InvestmentsOct 20 2014

7IM cuts emerging markets in favour of Asian equities

twitter-iconfacebook-iconlinkedin-iconmail-iconprint-icon
Search supported by

Seven Investment Management has ramped up exposure to Asian equities at the expense of emerging markets as part of a raft of changes in its multi-asset portfolios.

The £75.4m CF 7IM Adventurous fund now has 15 per cent in Far East ex-Japan equities – up 9 percentage points from the previous quarter.

Its less risky funds have also seen exposure to Asia rise by 1 to 6 percentage points, depending on the mandate.

Justin Urquhart Stewart, co-founder of the group, said this has been funded by the exposure the funds had to emerging markets, which are now an underweight. The same weightings have been taken out of emerging markets and added to Far East ex-Japan.

He said: “Asian markets still look attractive. In the main, they are commodity importers in an era of low raw materials prices, with global growth beginning to improve and company earnings rising, too.

“In contrast, countries such as Brazil, South Africa and Australia look vulnerable to lower prices for their exports. We feel reasonably certain that any slowdown in China is being managed by the government, and in any case should be partly compensated for by Japan expanding once more.”

Mr Urquhart Stewart said his Asia exposure excludes Australia, meaning the funds gain more exposure to markets such as China, Hong Kong and South Korea.

The multi-asset funds have moved further overweight equities.

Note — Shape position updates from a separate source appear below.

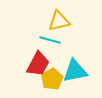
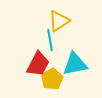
yellow triangle: rotated 20 degrees counterclockwise
cyan line: rotated 65 degrees clockwise
cyan triangle: moved 7 px up
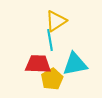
yellow triangle: moved 3 px left
red trapezoid: rotated 116 degrees counterclockwise
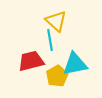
yellow triangle: rotated 45 degrees counterclockwise
red trapezoid: moved 7 px left, 3 px up; rotated 16 degrees counterclockwise
yellow pentagon: moved 5 px right, 3 px up
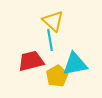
yellow triangle: moved 3 px left
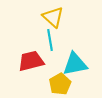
yellow triangle: moved 4 px up
yellow pentagon: moved 3 px right, 8 px down
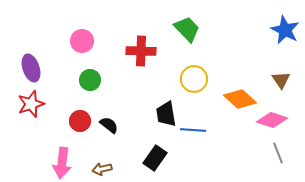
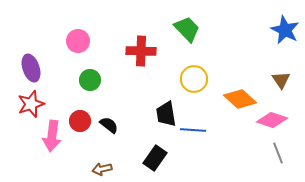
pink circle: moved 4 px left
pink arrow: moved 10 px left, 27 px up
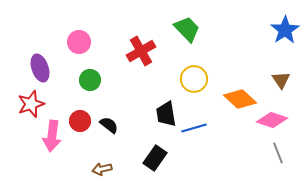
blue star: rotated 12 degrees clockwise
pink circle: moved 1 px right, 1 px down
red cross: rotated 32 degrees counterclockwise
purple ellipse: moved 9 px right
blue line: moved 1 px right, 2 px up; rotated 20 degrees counterclockwise
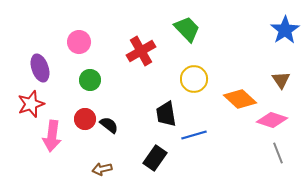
red circle: moved 5 px right, 2 px up
blue line: moved 7 px down
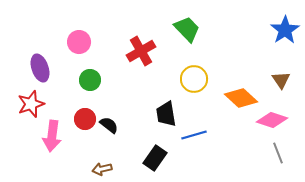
orange diamond: moved 1 px right, 1 px up
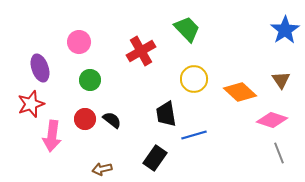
orange diamond: moved 1 px left, 6 px up
black semicircle: moved 3 px right, 5 px up
gray line: moved 1 px right
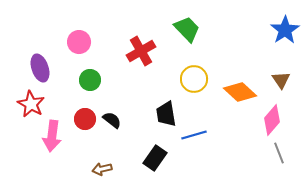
red star: rotated 24 degrees counterclockwise
pink diamond: rotated 68 degrees counterclockwise
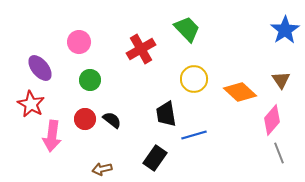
red cross: moved 2 px up
purple ellipse: rotated 20 degrees counterclockwise
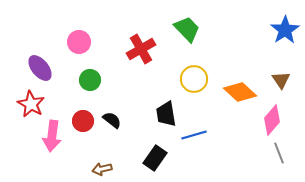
red circle: moved 2 px left, 2 px down
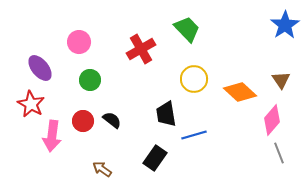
blue star: moved 5 px up
brown arrow: rotated 48 degrees clockwise
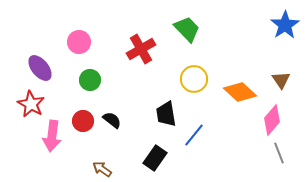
blue line: rotated 35 degrees counterclockwise
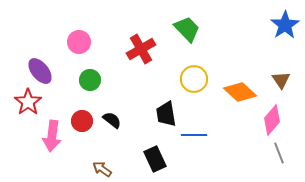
purple ellipse: moved 3 px down
red star: moved 3 px left, 2 px up; rotated 8 degrees clockwise
red circle: moved 1 px left
blue line: rotated 50 degrees clockwise
black rectangle: moved 1 px down; rotated 60 degrees counterclockwise
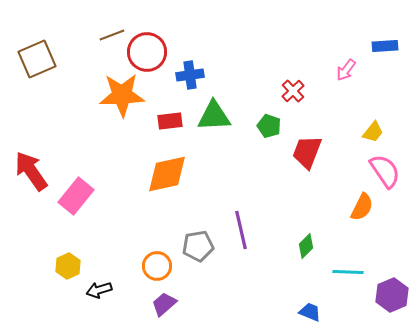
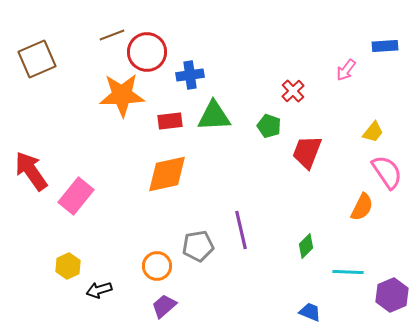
pink semicircle: moved 2 px right, 1 px down
purple trapezoid: moved 2 px down
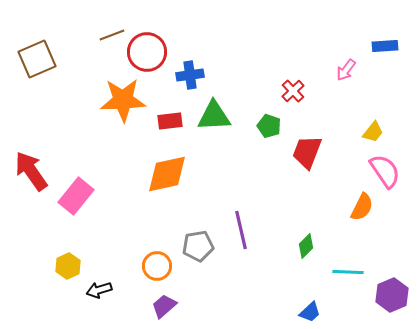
orange star: moved 1 px right, 5 px down
pink semicircle: moved 2 px left, 1 px up
blue trapezoid: rotated 115 degrees clockwise
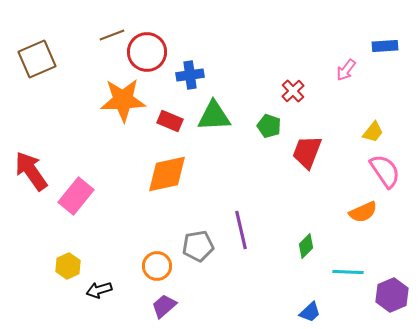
red rectangle: rotated 30 degrees clockwise
orange semicircle: moved 1 px right, 5 px down; rotated 40 degrees clockwise
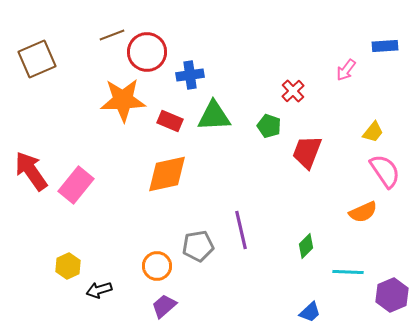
pink rectangle: moved 11 px up
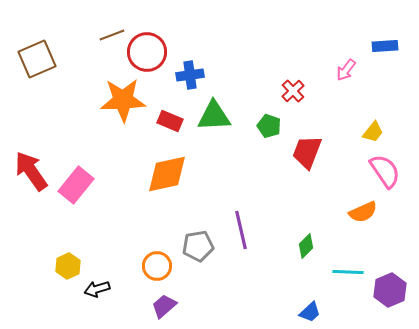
black arrow: moved 2 px left, 1 px up
purple hexagon: moved 2 px left, 5 px up
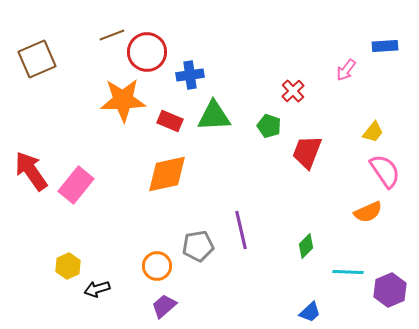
orange semicircle: moved 5 px right
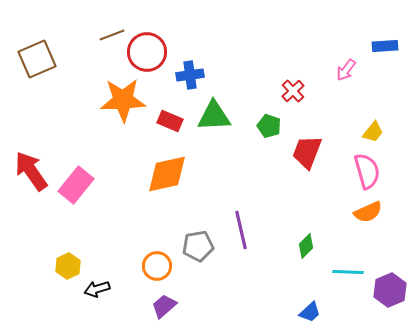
pink semicircle: moved 18 px left; rotated 18 degrees clockwise
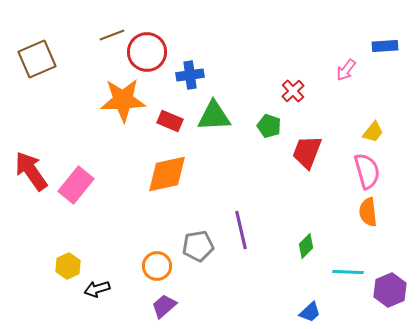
orange semicircle: rotated 108 degrees clockwise
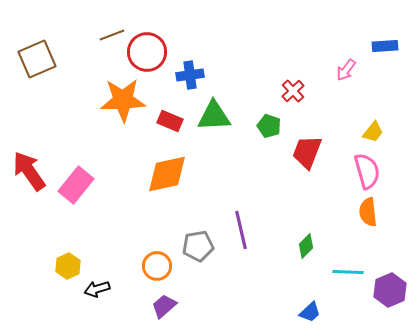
red arrow: moved 2 px left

The underweight to UK large-cap equities has been reduced, and the funds are now neutral on US equities.

“There are other more attractive regions, but the US economy is still a driver of growth, and stocks should benefit,” the manager said.

He added he is overweight European stocks, with roughly half of the positions in banks, given the stimulus announced by the European Central Bank will be carried out through the banking system.

“Low interest rates should work wonders for profit margins, and there is still a lingering fear factor that leaves them under-owned,” he said.

Mr Urquhart Stewart said he remains roughly “triple overweight” Japan, although he has moved to an unhedged position “for the first time in a number of years”.

“We believe the yen may hold its own for a while, having weakened considerably over the past few months,” he added.

In fixed income, the manager said he had previously been able to find opportunities in peripheral European government bonds, but that this trade now “looks stretched”; he has cut his allocation entirely.

Global government bonds had made up 5 per cent of the Cautious fund, which also had 3 per cent in index-linked gilts. This has also been removed.